▶ [THE TASK] Output the line containing "Write my personal statement (178, 2059)" exactly. Do the same for every line after it through the end of the material, and output nothing else.

▶ [EXCERPTED DATA]
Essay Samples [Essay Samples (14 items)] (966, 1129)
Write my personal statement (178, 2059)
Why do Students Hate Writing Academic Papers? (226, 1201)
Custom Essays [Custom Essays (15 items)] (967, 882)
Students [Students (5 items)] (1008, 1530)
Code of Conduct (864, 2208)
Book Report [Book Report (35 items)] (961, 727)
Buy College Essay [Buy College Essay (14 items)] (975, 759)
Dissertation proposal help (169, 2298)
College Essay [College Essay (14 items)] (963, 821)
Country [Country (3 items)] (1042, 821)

▶ [TASK RESULT]
Write my personal statement (178, 2059)
Why do Students Hate Writing Academic Papers? (226, 1201)
Custom Essays [Custom Essays (15 items)] (967, 882)
Students [Students (5 items)] (1008, 1530)
Code of Conduct (864, 2208)
Book Report [Book Report (35 items)] (961, 727)
Buy College Essay [Buy College Essay (14 items)] (975, 759)
Dissertation proposal help (169, 2298)
College Essay [College Essay (14 items)] (963, 821)
Country [Country (3 items)] (1042, 821)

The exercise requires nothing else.